Of those buyers who do exist, they are becoming even more selective in where they invest. The result will likely be shrinking business valuations.
Forced to hang in a little longer
As baby boomers reach the age of retirement in droves, there’s the belief that we’d experience a deluge of sales. However, this hasn’t been the case with the lower middle market, and income disparity may very well be the cause.
Life expectancy continues to increase, which on one hand is wonderful news. On the other hand, it’s cause for concern for anyone looking to ensure they have enough disposable income once they leave their company. While some baby boomers can withstand the cost of retirement, a growing percentage of people simply aren’t that sure. Rather than take a chance and sell, they hold onto their companies as long as possible.
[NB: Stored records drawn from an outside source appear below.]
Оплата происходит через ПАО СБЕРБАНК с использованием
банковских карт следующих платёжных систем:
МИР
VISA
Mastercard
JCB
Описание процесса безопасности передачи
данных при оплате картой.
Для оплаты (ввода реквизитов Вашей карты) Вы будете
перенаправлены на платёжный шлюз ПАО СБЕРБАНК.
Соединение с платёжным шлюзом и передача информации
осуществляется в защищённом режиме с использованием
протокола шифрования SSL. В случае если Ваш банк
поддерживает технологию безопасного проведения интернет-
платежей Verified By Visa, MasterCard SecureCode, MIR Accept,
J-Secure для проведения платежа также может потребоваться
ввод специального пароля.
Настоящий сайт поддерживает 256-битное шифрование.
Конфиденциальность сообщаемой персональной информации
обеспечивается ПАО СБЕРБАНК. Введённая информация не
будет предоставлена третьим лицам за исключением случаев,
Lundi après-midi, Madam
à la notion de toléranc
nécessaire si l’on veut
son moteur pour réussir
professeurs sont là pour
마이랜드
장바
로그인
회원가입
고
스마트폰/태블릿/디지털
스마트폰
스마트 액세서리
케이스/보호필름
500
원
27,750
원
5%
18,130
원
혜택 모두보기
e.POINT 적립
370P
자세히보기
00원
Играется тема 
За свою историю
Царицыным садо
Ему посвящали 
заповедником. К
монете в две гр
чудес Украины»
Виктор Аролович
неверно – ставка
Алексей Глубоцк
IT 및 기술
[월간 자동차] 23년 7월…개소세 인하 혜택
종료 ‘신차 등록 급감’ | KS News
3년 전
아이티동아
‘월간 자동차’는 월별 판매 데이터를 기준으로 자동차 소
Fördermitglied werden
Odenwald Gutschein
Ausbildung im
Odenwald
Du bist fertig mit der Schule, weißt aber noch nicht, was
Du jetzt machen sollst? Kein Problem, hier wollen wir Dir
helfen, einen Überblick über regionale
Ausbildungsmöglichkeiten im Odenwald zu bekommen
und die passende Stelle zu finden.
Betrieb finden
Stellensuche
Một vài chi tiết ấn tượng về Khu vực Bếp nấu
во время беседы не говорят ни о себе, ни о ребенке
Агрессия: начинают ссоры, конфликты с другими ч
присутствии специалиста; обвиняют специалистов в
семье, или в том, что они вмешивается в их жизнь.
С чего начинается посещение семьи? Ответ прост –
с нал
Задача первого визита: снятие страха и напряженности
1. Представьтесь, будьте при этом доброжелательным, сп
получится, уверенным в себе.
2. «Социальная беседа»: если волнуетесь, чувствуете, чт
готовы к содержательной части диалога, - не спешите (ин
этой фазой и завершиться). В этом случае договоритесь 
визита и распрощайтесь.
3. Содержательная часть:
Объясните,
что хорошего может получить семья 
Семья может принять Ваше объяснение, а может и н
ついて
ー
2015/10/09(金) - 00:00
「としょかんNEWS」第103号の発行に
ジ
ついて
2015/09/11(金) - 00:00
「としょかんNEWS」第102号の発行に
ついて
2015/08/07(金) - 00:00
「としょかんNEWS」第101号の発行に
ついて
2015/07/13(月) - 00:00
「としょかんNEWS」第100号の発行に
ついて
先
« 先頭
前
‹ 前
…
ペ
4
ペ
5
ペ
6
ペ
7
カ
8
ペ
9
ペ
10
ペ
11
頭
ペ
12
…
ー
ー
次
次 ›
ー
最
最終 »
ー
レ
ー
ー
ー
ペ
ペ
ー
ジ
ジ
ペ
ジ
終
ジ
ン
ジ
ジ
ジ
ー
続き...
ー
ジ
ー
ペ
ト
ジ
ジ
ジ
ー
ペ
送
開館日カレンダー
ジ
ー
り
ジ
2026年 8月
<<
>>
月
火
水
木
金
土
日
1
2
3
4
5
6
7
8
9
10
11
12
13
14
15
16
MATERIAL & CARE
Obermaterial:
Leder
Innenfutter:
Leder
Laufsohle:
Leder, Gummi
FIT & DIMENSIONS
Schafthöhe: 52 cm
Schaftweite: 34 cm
A new approach to M&A advising?
While the issues we’ve outlined are often politically charged and often published in a very negative light, income disparity could impact M&A in a positive note as well. When a problem arises, innovation comes to the rescue. As a result of the current economic climate, an increasing number of M&A advisors have adapted, and now market themselves as a resource to help sellers improve their enterprise value long before the transitioning process ever takes place.
The result is a growing and refined practice for M&A intermediaries, as business owners realize that the time to prepare for their inevitable sale is long before the transaction actually occurs.
Middle market business owners – and advisors need to adapt
While America’s income disparity problem causes headaches for middle market business owners, that doesn’t mean they can’t successfully achieve their long-term dreams, even following the transition process.
All this means is that these business owners – and the advisors who serve them – need to get creative while working within the confines of an economy of exclusion. Sure, there are limited opportunities, however, that’s an indication that it’s time to rethink the role M&A advisors in helping their clients meet their dreams.